[Items from a data source]
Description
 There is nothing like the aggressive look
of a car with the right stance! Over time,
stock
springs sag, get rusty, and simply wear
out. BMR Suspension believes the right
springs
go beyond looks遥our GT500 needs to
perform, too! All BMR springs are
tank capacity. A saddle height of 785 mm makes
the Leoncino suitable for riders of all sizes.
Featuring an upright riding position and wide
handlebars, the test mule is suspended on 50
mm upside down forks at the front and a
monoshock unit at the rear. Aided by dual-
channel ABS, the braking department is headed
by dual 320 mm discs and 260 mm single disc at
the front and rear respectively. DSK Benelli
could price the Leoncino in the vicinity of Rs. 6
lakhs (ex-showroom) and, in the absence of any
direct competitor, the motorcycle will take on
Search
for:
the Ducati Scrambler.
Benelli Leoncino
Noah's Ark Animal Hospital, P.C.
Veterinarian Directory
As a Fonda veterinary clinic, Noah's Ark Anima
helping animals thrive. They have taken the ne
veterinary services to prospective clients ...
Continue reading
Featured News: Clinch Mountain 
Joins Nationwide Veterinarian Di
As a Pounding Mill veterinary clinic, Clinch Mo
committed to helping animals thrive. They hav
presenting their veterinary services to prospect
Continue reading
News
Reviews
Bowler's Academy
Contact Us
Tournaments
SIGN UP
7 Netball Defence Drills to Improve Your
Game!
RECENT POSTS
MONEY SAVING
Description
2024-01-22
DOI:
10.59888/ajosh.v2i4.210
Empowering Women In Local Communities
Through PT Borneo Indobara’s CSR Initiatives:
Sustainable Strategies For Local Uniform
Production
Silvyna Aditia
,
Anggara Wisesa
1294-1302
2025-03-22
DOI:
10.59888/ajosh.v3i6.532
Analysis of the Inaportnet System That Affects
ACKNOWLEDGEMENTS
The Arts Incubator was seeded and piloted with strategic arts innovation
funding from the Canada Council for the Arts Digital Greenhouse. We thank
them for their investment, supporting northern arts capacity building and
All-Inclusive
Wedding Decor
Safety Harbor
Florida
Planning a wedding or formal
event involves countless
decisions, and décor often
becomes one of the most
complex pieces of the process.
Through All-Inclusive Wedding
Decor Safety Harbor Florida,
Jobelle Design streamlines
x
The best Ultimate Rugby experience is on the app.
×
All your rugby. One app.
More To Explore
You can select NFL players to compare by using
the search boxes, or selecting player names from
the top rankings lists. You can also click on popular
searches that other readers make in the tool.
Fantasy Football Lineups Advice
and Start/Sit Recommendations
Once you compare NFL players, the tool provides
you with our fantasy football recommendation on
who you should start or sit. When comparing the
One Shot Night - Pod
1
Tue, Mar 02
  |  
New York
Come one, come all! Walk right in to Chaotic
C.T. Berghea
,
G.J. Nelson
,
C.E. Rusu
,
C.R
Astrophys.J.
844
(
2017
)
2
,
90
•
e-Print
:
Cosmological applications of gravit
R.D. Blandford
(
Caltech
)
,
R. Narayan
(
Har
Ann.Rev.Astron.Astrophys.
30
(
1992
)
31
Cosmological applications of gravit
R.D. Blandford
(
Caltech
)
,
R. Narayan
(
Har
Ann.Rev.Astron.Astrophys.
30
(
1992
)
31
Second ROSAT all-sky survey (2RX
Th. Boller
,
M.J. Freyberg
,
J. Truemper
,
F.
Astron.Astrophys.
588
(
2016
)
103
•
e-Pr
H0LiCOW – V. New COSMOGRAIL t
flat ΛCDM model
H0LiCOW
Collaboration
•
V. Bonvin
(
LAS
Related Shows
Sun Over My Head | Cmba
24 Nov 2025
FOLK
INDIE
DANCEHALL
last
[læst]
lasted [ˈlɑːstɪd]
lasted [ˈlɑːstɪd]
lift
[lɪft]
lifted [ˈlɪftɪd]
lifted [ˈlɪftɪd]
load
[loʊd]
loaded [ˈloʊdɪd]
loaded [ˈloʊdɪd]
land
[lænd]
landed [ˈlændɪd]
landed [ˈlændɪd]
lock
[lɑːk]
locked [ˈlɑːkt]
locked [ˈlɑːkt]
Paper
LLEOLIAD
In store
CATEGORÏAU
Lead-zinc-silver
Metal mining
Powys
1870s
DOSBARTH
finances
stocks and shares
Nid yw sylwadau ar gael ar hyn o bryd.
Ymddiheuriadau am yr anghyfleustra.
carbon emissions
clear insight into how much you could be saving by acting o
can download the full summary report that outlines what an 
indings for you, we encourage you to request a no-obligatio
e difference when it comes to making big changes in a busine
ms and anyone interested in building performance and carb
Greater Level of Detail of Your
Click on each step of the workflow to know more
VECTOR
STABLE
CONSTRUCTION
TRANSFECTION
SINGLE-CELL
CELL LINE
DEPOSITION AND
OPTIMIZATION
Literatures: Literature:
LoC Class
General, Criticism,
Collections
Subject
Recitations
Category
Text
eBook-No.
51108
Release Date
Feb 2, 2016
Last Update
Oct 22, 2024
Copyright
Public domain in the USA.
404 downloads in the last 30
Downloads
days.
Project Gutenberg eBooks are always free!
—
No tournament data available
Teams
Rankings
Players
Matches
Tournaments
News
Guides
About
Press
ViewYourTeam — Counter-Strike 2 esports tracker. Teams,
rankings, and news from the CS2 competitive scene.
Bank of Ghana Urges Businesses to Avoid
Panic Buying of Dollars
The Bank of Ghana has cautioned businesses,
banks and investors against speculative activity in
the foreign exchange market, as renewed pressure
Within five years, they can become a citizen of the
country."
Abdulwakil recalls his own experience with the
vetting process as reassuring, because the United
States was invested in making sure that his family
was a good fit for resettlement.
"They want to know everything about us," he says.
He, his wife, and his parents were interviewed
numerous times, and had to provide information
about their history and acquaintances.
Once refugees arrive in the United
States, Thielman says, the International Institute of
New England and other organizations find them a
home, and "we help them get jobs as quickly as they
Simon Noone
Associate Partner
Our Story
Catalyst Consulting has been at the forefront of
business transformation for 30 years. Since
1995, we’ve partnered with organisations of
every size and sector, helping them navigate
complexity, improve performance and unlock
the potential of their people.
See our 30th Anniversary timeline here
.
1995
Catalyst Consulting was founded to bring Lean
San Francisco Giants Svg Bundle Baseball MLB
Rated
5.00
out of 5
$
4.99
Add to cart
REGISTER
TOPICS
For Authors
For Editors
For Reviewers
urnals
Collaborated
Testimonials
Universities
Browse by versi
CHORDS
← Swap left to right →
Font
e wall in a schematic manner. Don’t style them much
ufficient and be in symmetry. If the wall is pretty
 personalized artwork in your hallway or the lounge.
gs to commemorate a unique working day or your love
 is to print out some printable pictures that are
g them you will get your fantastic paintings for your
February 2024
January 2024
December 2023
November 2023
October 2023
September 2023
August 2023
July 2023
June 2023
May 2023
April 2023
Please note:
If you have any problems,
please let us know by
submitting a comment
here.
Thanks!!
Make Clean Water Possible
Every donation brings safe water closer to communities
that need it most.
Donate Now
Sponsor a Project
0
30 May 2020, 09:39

* What you will do
Your reply must be a faithful copy of each entry above.

* Reply
Description
 There is nothing like the aggressive look
of a car with the right stance! Over time,
stock
springs sag, get rusty, and simply wear
out. BMR Suspension believes the right
springs
go beyond looks遥our GT500 needs to
perform, too! All BMR springs are
tank capacity. A saddle height of 785 mm makes
the Leoncino suitable for riders of all sizes.
Featuring an upright riding position and wide
handlebars, the test mule is suspended on 50
mm upside down forks at the front and a
monoshock unit at the rear. Aided by dual-
channel ABS, the braking department is headed
by dual 320 mm discs and 260 mm single disc at
the front and rear respectively. DSK Benelli
could price the Leoncino in the vicinity of Rs. 6
lakhs (ex-showroom) and, in the absence of any
direct competitor, the motorcycle will take on
Search
for:
the Ducati Scrambler.
Benelli Leoncino
Noah's Ark Animal Hospital, P.C.
Veterinarian Directory
As a Fonda veterinary clinic, Noah's Ark Anima
helping animals thrive. They have taken the ne
veterinary services to prospective clients ...
Continue reading
Featured News: Clinch Mountain 
Joins Nationwide Veterinarian Di
As a Pounding Mill veterinary clinic, Clinch Mo
committed to helping animals thrive. They hav
presenting their veterinary services to prospect
Continue reading
News
Reviews
Bowler's Academy
Contact Us
Tournaments
SIGN UP
7 Netball Defence Drills to Improve Your
Game!
RECENT POSTS
MONEY SAVING
Description
2024-01-22
DOI:
10.59888/ajosh.v2i4.210
Empowering Women In Local Communities
Through PT Borneo Indobara’s CSR Initiatives:
Sustainable Strategies For Local Uniform
Production
Silvyna Aditia
,
Anggara Wisesa
1294-1302
2025-03-22
DOI:
10.59888/ajosh.v3i6.532
Analysis of the Inaportnet System That Affects
ACKNOWLEDGEMENTS
The Arts Incubator was seeded and piloted with strategic arts innovation
funding from the Canada Council for the Arts Digital Greenhouse. We thank
them for their investment, supporting northern arts capacity building and
All-Inclusive
Wedding Decor
Safety Harbor
Florida
Planning a wedding or formal
event involves countless
decisions, and décor often
becomes one of the most
complex pieces of the process.
Through All-Inclusive Wedding
Decor Safety Harbor Florida,
Jobelle Design streamlines
x
The best Ultimate Rugby experience is on the app.
×
All your rugby. One app.
More To Explore
You can select NFL players to compare by using
the search boxes, or selecting player names from
the top rankings lists. You can also click on popular
searches that other readers make in the tool.
Fantasy Football Lineups Advice
and Start/Sit Recommendations
Once you compare NFL players, the tool provides
you with our fantasy football recommendation on
who you should start or sit. When comparing the
One Shot Night - Pod
1
Tue, Mar 02
  |  
New York
Come one, come all! Walk right in to Chaotic
C.T. Berghea
,
G.J. Nelson
,
C.E. Rusu
,
C.R
Astrophys.J.
844
(
2017
)
2
,
90
•
e-Print
:
Cosmological applications of gravit
R.D. Blandford
(
Caltech
)
,
R. Narayan
(
Har
Ann.Rev.Astron.Astrophys.
30
(
1992
)
31
Cosmological applications of gravit
R.D. Blandford
(
Caltech
)
,
R. Narayan
(
Har
Ann.Rev.Astron.Astrophys.
30
(
1992
)
31
Second ROSAT all-sky survey (2RX
Th. Boller
,
M.J. Freyberg
,
J. Truemper
,
F.
Astron.Astrophys.
588
(
2016
)
103
•
e-Pr
H0LiCOW – V. New COSMOGRAIL t
flat ΛCDM model
H0LiCOW
Collaboration
•
V. Bonvin
(
LAS
Related Shows
Sun Over My Head | Cmba
24 Nov 2025
FOLK
INDIE
DANCEHALL
last
[læst]
lasted [ˈlɑːstɪd]
lasted [ˈlɑːstɪd]
lift
[lɪft]
lifted [ˈlɪftɪd]
lifted [ˈlɪftɪd]
load
[loʊd]
loaded [ˈloʊdɪd]
loaded [ˈloʊdɪd]
land
[lænd]
landed [ˈlændɪd]
landed [ˈlændɪd]
lock
[lɑːk]
locked [ˈlɑːkt]
locked [ˈlɑːkt]
Paper
LLEOLIAD
In store
CATEGORÏAU
Lead-zinc-silver
Metal mining
Powys
1870s
DOSBARTH
finances
stocks and shares
Nid yw sylwadau ar gael ar hyn o bryd.
Ymddiheuriadau am yr anghyfleustra.
carbon emissions
clear insight into how much you could be saving by acting o
can download the full summary report that outlines what an 
indings for you, we encourage you to request a no-obligatio
e difference when it comes to making big changes in a busine
ms and anyone interested in building performance and carb
Greater Level of Detail of Your
Click on each step of the workflow to know more
VECTOR
STABLE
CONSTRUCTION
TRANSFECTION
SINGLE-CELL
CELL LINE
DEPOSITION AND
OPTIMIZATION
Literatures: Literature:
LoC Class
General, Criticism,
Collections
Subject
Recitations
Category
Text
eBook-No.
51108
Release Date
Feb 2, 2016
Last Update
Oct 22, 2024
Copyright
Public domain in the USA.
404 downloads in the last 30
Downloads
days.
Project Gutenberg eBooks are always free!
—
No tournament data available
Teams
Rankings
Players
Matches
Tournaments
News
Guides
About
Press
ViewYourTeam — Counter-Strike 2 esports tracker. Teams,
rankings, and news from the CS2 competitive scene.
Bank of Ghana Urges Businesses to Avoid
Panic Buying of Dollars
The Bank of Ghana has cautioned businesses,
banks and investors against speculative activity in
the foreign exchange market, as renewed pressure
Within five years, they can become a citizen of the
country."
Abdulwakil recalls his own experience with the
vetting process as reassuring, because the United
States was invested in making sure that his family
was a good fit for resettlement.
"They want to know everything about us," he says.
He, his wife, and his parents were interviewed
numerous times, and had to provide information
about their history and acquaintances.
Once refugees arrive in the United
States, Thielman says, the International Institute of
New England and other organizations find them a
home, and "we help them get jobs as quickly as they
Simon Noone
Associate Partner
Our Story
Catalyst Consulting has been at the forefront of
business transformation for 30 years. Since
1995, we’ve partnered with organisations of
every size and sector, helping them navigate
complexity, improve performance and unlock
the potential of their people.
See our 30th Anniversary timeline here
.
1995
Catalyst Consulting was founded to bring Lean
San Francisco Giants Svg Bundle Baseball MLB
Rated
5.00
out of 5
$
4.99
Add to cart
REGISTER
TOPICS
For Authors
For Editors
For Reviewers
urnals
Collaborated
Testimonials
Universities
Browse by versi
CHORDS
← Swap left to right →
Font
e wall in a schematic manner. Don’t style them much
ufficient and be in symmetry. If the wall is pretty
 personalized artwork in your hallway or the lounge.
gs to commemorate a unique working day or your love
 is to print out some printable pictures that are
g them you will get your fantastic paintings for your
February 2024
January 2024
December 2023
November 2023
October 2023
September 2023
August 2023
July 2023
June 2023
May 2023
April 2023
Please note:
If you have any problems,
please let us know by
submitting a comment
here.
Thanks!!
Make Clean Water Possible
Every donation brings safe water closer to communities
that need it most.
Donate Now
Sponsor a Project
0
30 May 2020, 09:39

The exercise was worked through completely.